Recall that the perimeter of a circle is $2\pi r$ and surface area of a cone is $\pi r(r + s)$ , where $s$ denote the slant height of this cone.

3 times the perimeter of the base of the cone: $3\times 2 \pi r = 3 \times 2 \pi \times6 = 36 \pi$ .

So the perimeter/circumference of the big circle is $36 \pi$ , let $R$ denote the radius of the big circle, then $36 \pi = 2 \pi R$ or $R = 18$ .

Since the radius of the big circle is equivalent to the slant height of the cone, then $s = R = 18$ .

Thus the total surface area of the cone is $\pi r (r + s) = \pi (6)(6 + 18) = 3.14 \times 6 \times24 \approx 452.16$ .
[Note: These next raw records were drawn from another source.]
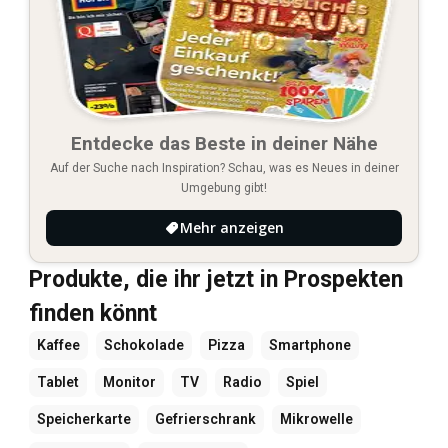
Entdecke das Beste in deiner Nähe
Auf der Suche nach Inspiration? Schau, was es Neues in deiner
Umgebung gibt!
Mehr anzeigen
Produkte, die ihr jetzt in Prospekten
finden könnt
Kaffee
Schokolade
Pizza
Smartphone
Tablet
Monitor
TV
Radio
Spiel
Speicherkarte
Gefrierschrank
Mikrowelle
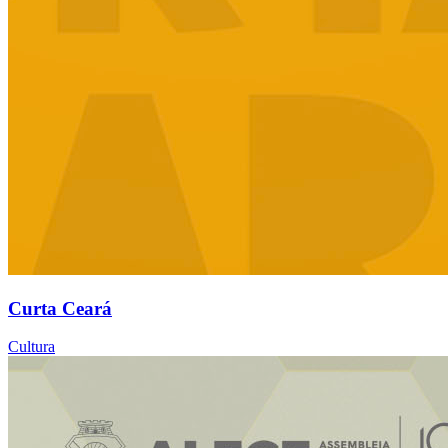
Curta Ceará
Cultura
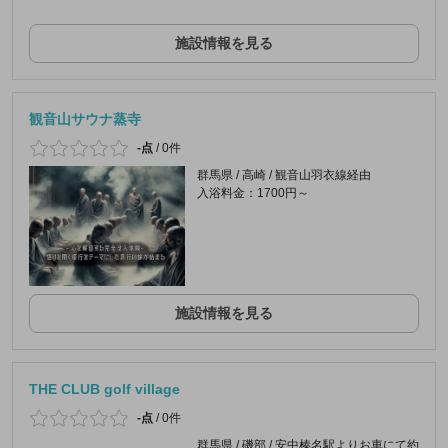
施設情報を見る
観音山サウナ蒸寺
-点
/
0件
群馬県 / 高崎 / 観音山羽衣線経由
入浴料金：1700円～
施設情報を見る
THE CLUB golf village
-点
/
0件
群馬県 / 磯部 / 安中榛名駅よりお車にて約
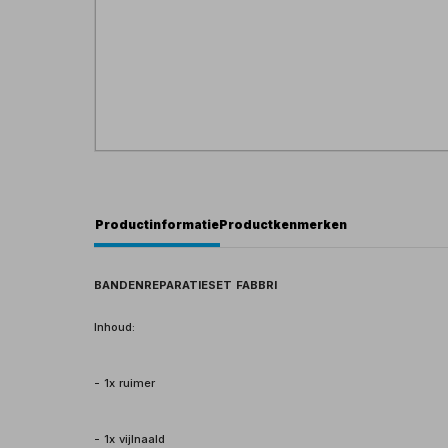
Productinformatie
Productkenmerken
BANDENREPARATIESET FABBRI
Inhoud:
- 1x ruimer
- 1x vijlnaald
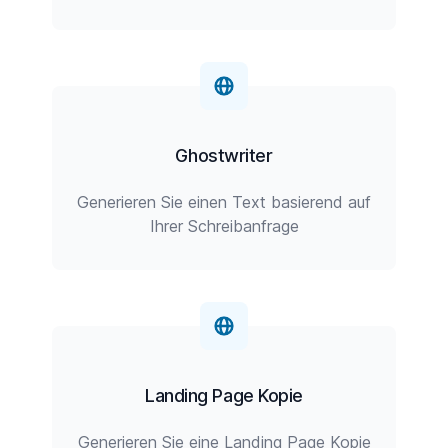
Ghostwriter
Generieren Sie einen Text basierend auf
Ihrer Schreibanfrage
Landing Page Kopie
Generieren Sie eine Landing Page Kopie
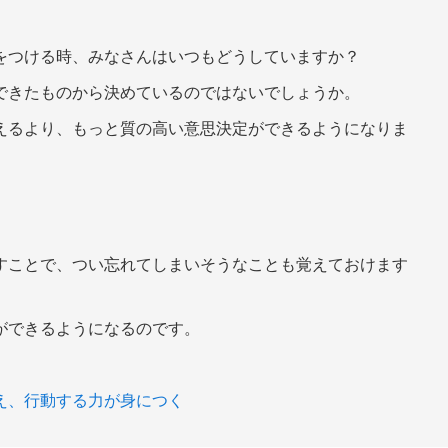
をつける時、みなさんはいつもどうしていますか？
できたものから決めているのではないでしょうか。
えるより、もっと質の高い意思決定ができるようになりま
すことで、つい忘れてしまいそうなことも覚えておけます
。
ができるようになるのです。
え、行動する力が身につく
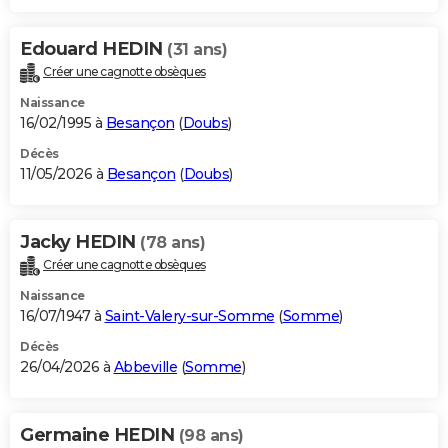
Edouard HEDIN
(31 ans)
Créer une cagnotte obsèques
Naissance
16/02/1995 à
Besançon
(
Doubs
)
Décès
11/05/2026 à
Besançon
(
Doubs
)
Jacky HEDIN
(78 ans)
Créer une cagnotte obsèques
Naissance
16/07/1947 à
Saint-Valery-sur-Somme
(
Somme
)
Décès
26/04/2026 à
Abbeville
(
Somme
)
Germaine HEDIN
(98 ans)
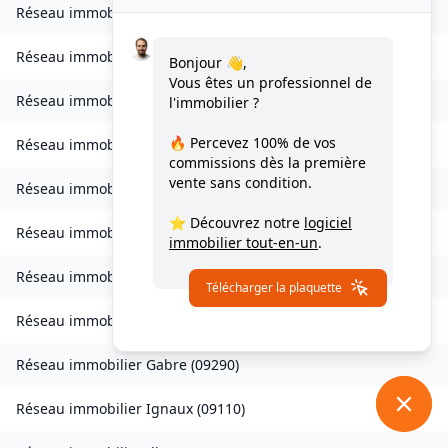
Réseau immobilier
Clermont
(
09420
)
Réseau immobilier
Coussa
(
09120
)
Bonjour 👋,
Vous êtes un professionnel de
Réseau immobilier
Daumazan-sur-Arize
(
09350
)
l'immobilier ?
🔥 Percevez
100% de vos
Réseau immobilier
Esplas
(
09700
)
commissions
dès la première
vente sans condition.
Réseau immobilier
Esplas-de-Sérou
(
09420
)
⭐ Découvrez notre
logiciel
Réseau immobilier
Eycheil
(
09200
)
immobilier tout-en-un
.
Réseau immobilier
Fabas
(
09230
)
Télécharger la plaquette
Réseau immobilier
Fougax-et-Barrineuf
(
09300
)
Réseau immobilier
Gabre
(
09290
)
Réseau immobilier
Ignaux
(
09110
)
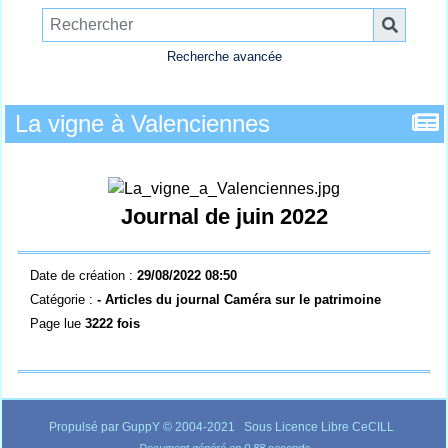
Recherche avancée
La vigne à Valenciennes
Journal de juin 2022
Date de création :
29/08/2022 08:50
Catégorie :
- Articles du journal Caméra sur le patrimoine
Page lue
3222 fois
Propulsé par GuppY
© 2004-2021
Sous Licence Libre CeCILL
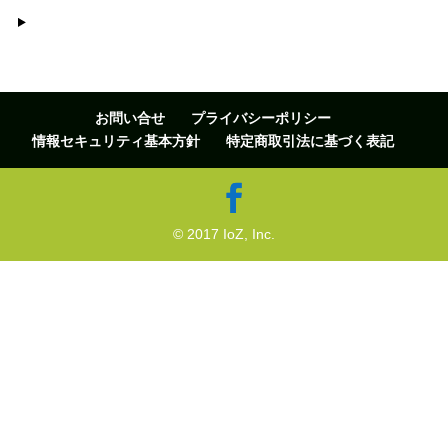
お問い合せ
プライバシーポリシー
情報セキュリティ基本方針
特定商取引法に基づく表記
© 2017 IoZ, Inc.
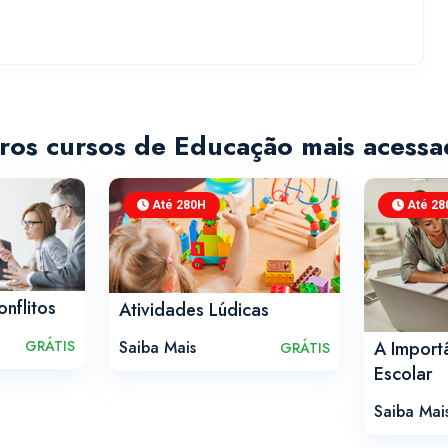
ros cursos de Educação mais acessa
Até 280H
Até 28
nflitos
Atividades Lúdicas
GRÁTIS
A Import
Saiba Mais
GRÁTIS
Escolar
Saiba Mai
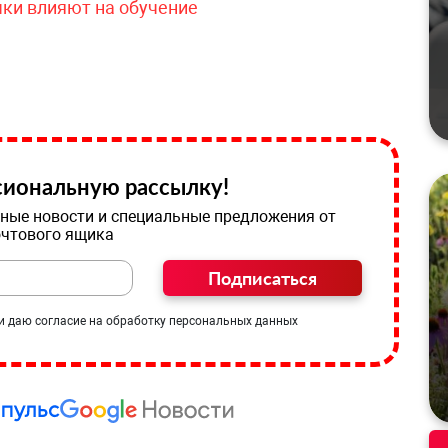
чки влияют на обучение
иональную рассылку!
ные новости и специальные предложения от
очтового ящика
Подписаться
и даю согласие на обработку персональных данных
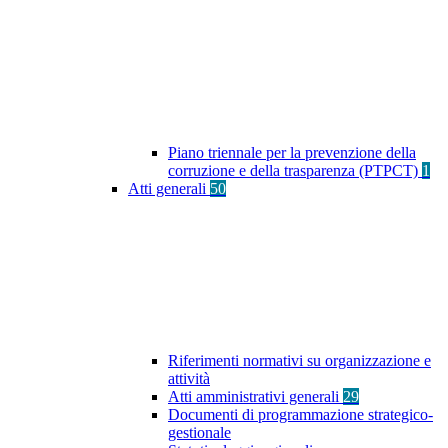
Piano triennale per la prevenzione della
corruzione e della trasparenza (PTPCT)
1
Atti generali
50
Riferimenti normativi su organizzazione e
attività
Atti amministrativi generali
29
Documenti di programmazione strategico-
gestionale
As the cone has to be rolled 3 times to cover the circle, the circumference of circle is 3 times that of the base of cone, which means its radius is 3 times that of cone I.e. 6×3=18 and similarly, the Surface area of curved surface of cone would be one third of the area of circle i. e. π×18×18/3=108π. The area of base of the cone is π ×6×6=36π. Therefore, total area=108π+36π=144π.
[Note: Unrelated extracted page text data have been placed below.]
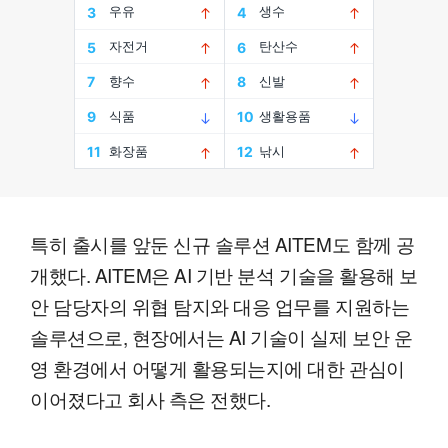
특히 출시를 앞둔 신규 솔루션 AITEM도 함께 공
개했다. AITEM은 AI 기반 분석 기술을 활용해 보
안 담당자의 위협 탐지와 대응 업무를 지원하는
솔루션으로, 현장에서는 AI 기술이 실제 보안 운
영 환경에서 어떻게 활용되는지에 대한 관심이
이어졌다고 회사 측은 전했다.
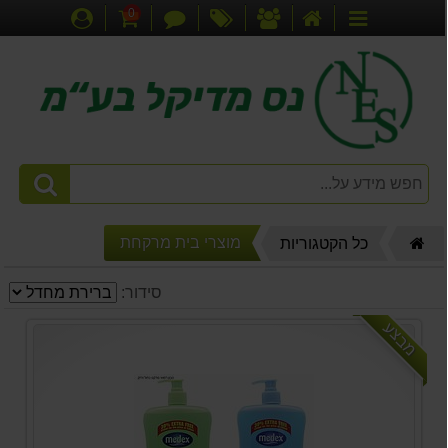
0
דף
אודותינו
מבצעים
צור
עגלת
התחברות
קטגוריות
הבית
קשר
קניות
דף
מוצרי בית מרקחת
כל הקטגוריות
הבית
סידור:
מבצע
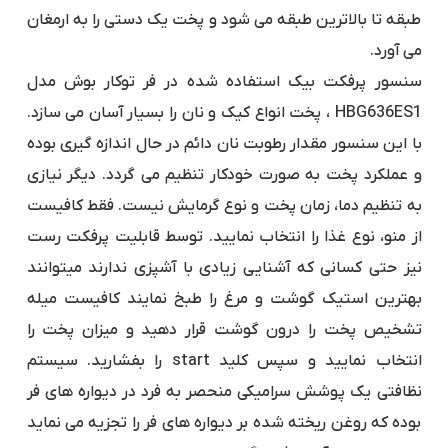
طبقه تا بالاترین طبقه می شود و پخت یک دستی را به ارمغان
می آورد.
سنسور پرفکت بیک استفاده شده در فر توکار بوش مدل
HBG636ES1 ، پخت انواع کیک و نان را بسیار آسان می سازد.
با این سنسور مقدار رطوبت نان دائم در حال اندازه گیری بوده
و عملکرد پخت به صورت خودکار تنظیم می گردد. دیگر نیازی
به تنظیم دما، زمان پخت و نوع گرمایش نیست. فقط کافیست
از منو، نوع غذا را انتخاب نمایید. توسط قابلیت پرفکت رست
نیز حتی کسانی که آشنایی زیادی با آشپزی ندارند میتوانند
بهترین استیک گوشت و مرغ را طبخ نمایند کافیست میله
تشخیص پخت را درون گوشت قرار دهید و میزان پخت را
انتخاب نمایید و سپس کلید start را بفشارید. سیستم
نظافتی یک پوشش سرامیکی منحصر به فرد در دیواره های فر
بوده که روغن ریخته شده بر دیواره های فر را تجزیه می نماید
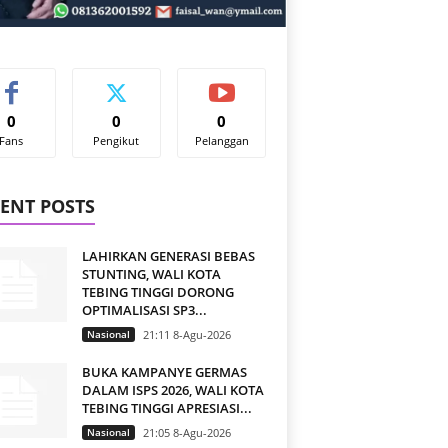
0
0
0
Fans
Pengikut
Pelanggan
ENT POSTS
LAHIRKAN GENERASI BEBAS
STUNTING, WALI KOTA
TEBING TINGGI DORONG
OPTIMALISASI SP3...
Nasional
21:11 8-Agu-2026
BUKA KAMPANYE GERMAS
DALAM ISPS 2026, WALI KOTA
TEBING TINGGI APRESIASI...
Nasional
21:05 8-Agu-2026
I Think that the solution Is wrong by the assumption that the circumference of the big circle is 3 times that of the base. This problem Is very similar with the 2 coins problem. If a small circle spins 3 times around the big one, this means that the radius of the former Is 2 times smaller, not 3. In my opinion, the number of spins Is equal to R/r minus the cosinus of the angle between the circles with the given radius. R/r - cos(a) =3 and substituing cos(a)=r/R, we get that R=19,81. So the area will Be 6 3.14 19.81=373.34 . I would like to hear further opinion.